Wednesday, June 11th, 2008 by Matthew Bolin

Robbie Robertson’s recorded output with his legendary band — that is, The Band — and his solo career would seem like different beasts on the surface. While The Band was known for its exploration of the various forms of American roots music — folk, country, and rhythm and blues — his solo recordings have aimed for a more expansive sound, incorporating electronic instrumentation, prog-rock arrangements, and even dance remixes. But beyond that, Robertson’s solo career actually follows a similar level of output as The Band: two good albums (or in the case of The Band’s first two, great albums), followed by a few more middling works, and then absolutely nothing for at least a decade.
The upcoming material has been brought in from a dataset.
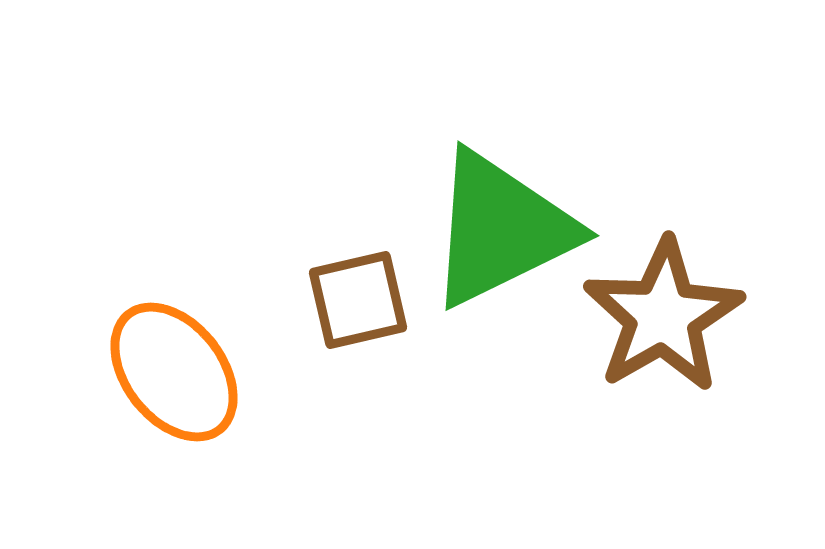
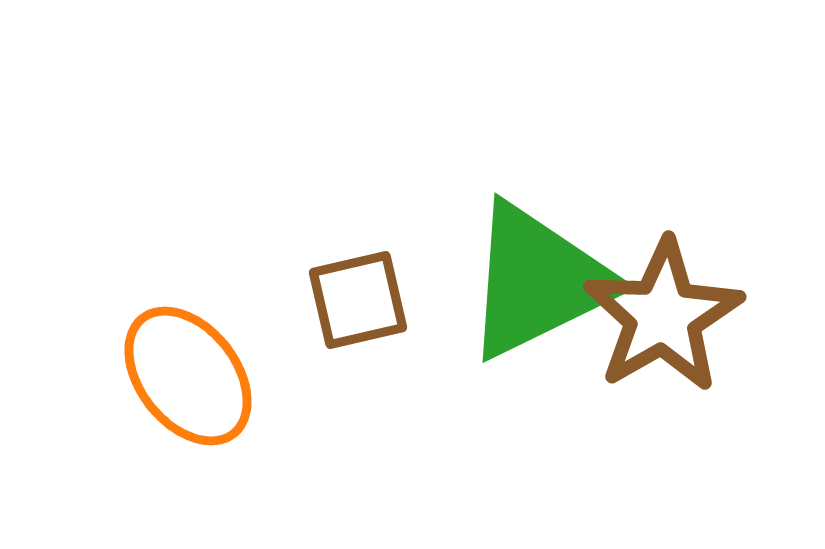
green triangle: moved 37 px right, 52 px down
orange ellipse: moved 14 px right, 4 px down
Eleven years passed between The Last Waltz and Robbie Robertson, and it was ten years this March that Robertson’s most recent record (Contact From the Underworld of Red Boy) came out. Don’t expect that drought to be broken any time soon: The only times in the last few years that Robertson has been attached to music was to help oversee The Band’s 2005 retrospective box set, and to make an abbreviated appearance at Eric Clapton’s Crossroads guitar festival last year.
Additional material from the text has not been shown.